Artificial intelligence and machine learning for smart grids: from foundational paradigms to emerging technologies with digital twin and large language model-driven intelligence
Yaser Mike Banad, Safura Sharifi, Zahra Rezaei
Abstract
• Comprehensive review of AI/ML applications in smart grids and power systems. • Bibliometric analysis of 123 studies maps forecasting, control, and security clusters. • Examines frontier paradigms: Digital Twins, Federated Learning, LLMs, and GenAI. • Identifies gaps in interoperability, privacy, scalability, and adversarial robustness. • Proposes hybrid DT–LLM frameworks for resilient, sustainable energy intelligence. The evolution of modern power systems into smart grids is increasingly powered by Artificial Intelligence (AI) and Machine Learning (ML), which provide effective solutions for managing renewable intermittency, dynamic demand, and cybersecurity challenges. This paper presents a comprehensive review of AI/ML applications in smart grids, tracing their development from foundational paradigms to cutting-edge technologies such as Federated Learning (FL), Generative AI (GenAI), Large Language Models (LLMs), the Artificial Intelligence of Things (AIoT), and Digital Twin (DT)-driven intelligence. Enabling infrastructures, including IoT, 5G, edge–cloud ecosystems, and ML-based smart sensors, are discussed alongside advanced approaches such as multi-agent systems. Key applications explored include load forecasting, predictive maintenance, anomaly and cyber-attack detection, demand-side management, and electric vehicle integration. Special emphasis is placed on Digital Twin and LLM architectures, which enable real-time cyber-physical replicas and context-aware reasoning, thus improving predictive analytics, resilience, and autonomous decision-making.

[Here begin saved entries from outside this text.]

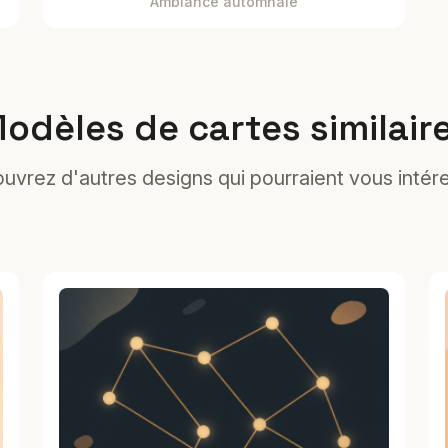
Ambiance automnale
odèles de cartes similair
uvrez d'autres designs qui pourraient vous intére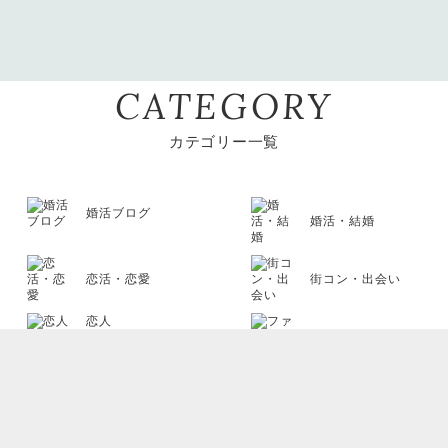
2017.09.15
【婚活マンガ】その女、意識
低い系につき婚活迷走中・
CATEGORY
「浅草にて その２」
カテゴリー一覧
2017.09.12
【婚活マンガ】その女、意識
婚活ブログ
婚活・結婚
低い系につき婚活迷走中・
「浅草にて」
恋活・恋愛
街コン・出会い
恋人
ファッション・
2017.09.08
ビューティー
【婚活マンガ】その女、意識
低い系につき婚活迷走中・
ライフスタイル
恋愛占い・
心理テスト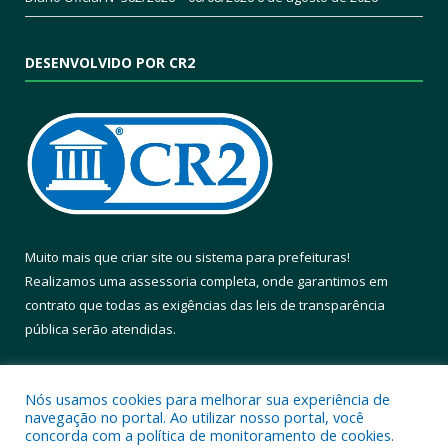
DESENVOLVIDO POR CR2
Muito mais que
criar site
ou
sistema para prefeituras
!
Realizamos uma
assessoria
completa, onde garantimos em
contrato que todas as exigências das
leis de transparência
pública
serão atendidas.
Conheça o
PNTP
e o
Radar da Transparência Pública
Nós usamos cookies para melhorar sua experiência de
navegação no portal. Ao utilizar nosso portal, você
concorda com a política de monitoramento de cookies.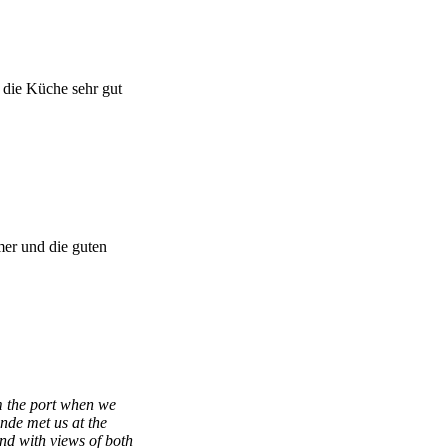
 die Küche sehr gut
mer und die guten
om the port when we
nde met us at the
nd with views of both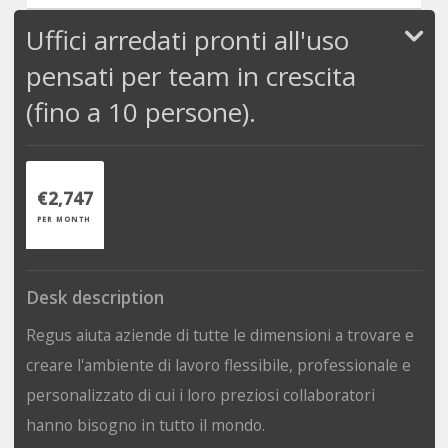
Uffici arredati pronti all'uso
pensati per team in crescita
(fino a 10 persone).
€2,747
PER MONTH
Desk description
Regus aiuta aziende di tutte le dimensioni a trovare e
creare l'ambiente di lavoro flessibile, professionale e
personalizzato di cui i loro preziosi collaboratori
hanno bisogno in tutto il mondo.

Despite notable advancements, challenges remain in interoperability, data privacy, computational scalability, adversarial robustness, and ethical constraints. By synthesizing these insights, the study highlights the transformative role of AI in creating resilient, sustainable, and intelligent energy systems, and outlines future research trajectories toward standardized DT frameworks, active learning paradigms, and LLM-driven energy intelligence.